Dans la vibrante mégapole de Lagos, avec ses 20 millions d’habitants, la saison culturelle culmine ce week-end avec la foire internationale « ART X », qui s’est imposée depuis trois ans comme un rendez-vous incontournable, une grand-messe de l’art moderne et contemporain avec un objectif business assumé.

La fameuse (et onéreuse) Tutu, « perdue » depuis près de 40 ans et retrouvée en 2018, presque par hasard, dans un appartement de Londres, était justement la « surprise » de la dernière édition qui a attiré plusieurs milliers de personnes. Devant la peinture de la mystérieuse princesse yorouba, on croisait aussi bien des actrices de Nollywood que des chefs traditionnels, des collectionneurs fortunés et des artistes.

En fin d’année, la capitale économique devient celle du glamour et des arts – de l’argent aussi. On s’y presse d’une exposition à l’autre, d’ART X à la biennale d’art contemporain, en passant par la Lagos Fashion Week et le festival LagosPhoto, qui ont tous lieu à la même période, en octobre-novembre.

Autre signe de cet engouement général, de nouvelles galeries comme Art Twenty One y ont ouvert leurs portes ces dernières années. Et la maison d’enchères Art House Contemporary Limited, au chiffre d’affaire certes plus modeste que celui des maisons européennes, présente régulièrement les artistes locaux les plus en vogue: Enwonwu, Yusuf Grillo, El Anatsui ou encore Peju Alatise.

– Collectionneurs ou investisseurs ? –

Cette année, une vingtaine de galeries et plus de 90 artistes seront représentés à ART X. Des représentants de la Tate Modern (Londres) et du Smithsonian (Washington) sont attendus. C’est l’artiste Emeka Ogboh, basé entre Berlin et Lagos, invité à la dernière Fiac (Foire internationale d’art contemporain) à Paris, qui a préparé l’univers sonore de cette quatrième édition.

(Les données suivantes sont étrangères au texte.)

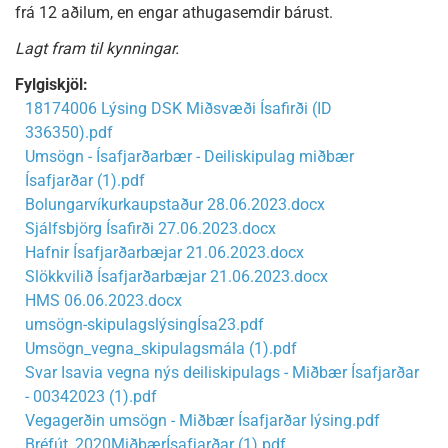
frá 12 aðilum, en engar athugasemdir bárust.
Lagt fram til kynningar.
Fylgiskjöl:
18174006 Lýsing DSK Miðsvæði Ísafirði (ID
336350).pdf
Umsögn - Ísafjarðarbær - Deiliskipulag miðbær
Ísafjarðar (1).pdf
Bolungarvíkurkaupstaður 28.06.2023.docx
Sjálfsbjörg Ísafirði 27.06.2023.docx
Hafnir Ísafjarðarbæjar 21.06.2023.docx
Slökkvilið Ísafjarðarbæjar 21.06.2023.docx
HMS 06.06.2023.docx
umsögn-skipulagslýsingÍsa23.pdf
Umsögn_vegna_skipulagsmála (1).pdf
Svar Isavia vegna nýs deiliskipulags - Miðbær Ísafjarðar
- 00342023 (1).pdf
Vegagerðin umsögn - Miðbær Ísafjarðar lýsing.pdf
Bréfút_2020MiðbærÍsafjarðar (1).pdf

Si l’appétit pour l’art contemporain africain ne cesse de grandir, en dehors des quelques pépites qui dépassent le million de dollars, la majorité des oeuvres se vendent encore à des prix « raisonnables » en comparaison avec le reste du monde: « entre 10.000 et 60.000 dollars », précise Giles Peppiatt.

Pour cet expert qui voyage régulièrement au Nigeria, « les évènements comme ART X changent la donne, ils mettent les projecteurs sur Lagos et attirent beaucoup de collectionneurs avides de découvrir de nouvelles oeuvres. C’est une période très excitante ».

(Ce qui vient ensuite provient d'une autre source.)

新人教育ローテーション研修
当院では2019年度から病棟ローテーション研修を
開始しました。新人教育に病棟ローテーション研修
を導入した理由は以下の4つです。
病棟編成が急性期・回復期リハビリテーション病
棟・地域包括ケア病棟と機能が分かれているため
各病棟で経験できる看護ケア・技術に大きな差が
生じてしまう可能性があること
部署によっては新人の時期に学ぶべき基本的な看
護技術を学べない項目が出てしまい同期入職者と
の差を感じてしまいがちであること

Le géant pétrolier ouest-africain est un des pays qui comptent le plus milliardaires au monde et une classe moyenne qui se développe rapidement. Riches banquiers et industriels nigérians sont aujourd’hui les principaux acheteurs d’art contemporain.

Comme les plus grosses enchères ont lieu en Europe, où le marché est mieux structuré, avec moins de chances de tomber sur des faux, ils prennent l’avion pour acheter des oeuvres à Londres ou New York et les ramener en Afrique, s’amuse Jess Castellote, directeur du Yemisi Shyllon Museum of Art, un musée privé qui va ouvrir ses portes l’an prochain en banlieue de Lagos.

« Il y a des collectionneurs passionnés qui veulent se reconnecter avec leur héritage, leur culture, mais on voit aussi de plus en plus d’investisseurs: certains Nigérians qui mettaient 250.000 livres dans une montre de luxe ou une voiture préfèrent aujourd’hui investir dans une toile ou une sculpture », dit-il.

Au Nigeria comme en Afrique du Sud, des fonds d’investissements dotés de plusieurs millions de dollars ont ainsi vu le jour, pour acquérir des oeuvres et les revendre le plus cher possible.